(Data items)
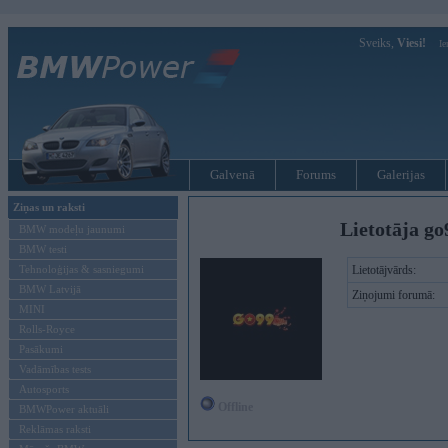
Sveiks,
Viesi!
Ie
Galvenā
Forums
Galerijas
Ziņas un raksti
Lietotāja go
BMW modeļu jaunumi
BMW testi
Tehnoloģijas & sasniegumi
Lietotājvārds:
BMW Latvijā
Ziņojumi forumā:
MINI
Rolls-Royce
Pasākumi
Vadāmības tests
Autosports
Offline
BMWPower aktuāli
Reklāmas raksti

• [What is being asked]: Retype each entry above character for character; pictures stay out.

• [Answer to this task]:
Sveiks,
Viesi!
Ie
Galvenā
Forums
Galerijas
Ziņas un raksti
Lietotāja go
BMW modeļu jaunumi
BMW testi
Tehnoloģijas & sasniegumi
Lietotājvārds:
BMW Latvijā
Ziņojumi forumā:
MINI
Rolls-Royce
Pasākumi
Vadāmības tests
Autosports
Offline
BMWPower aktuāli
Reklāmas raksti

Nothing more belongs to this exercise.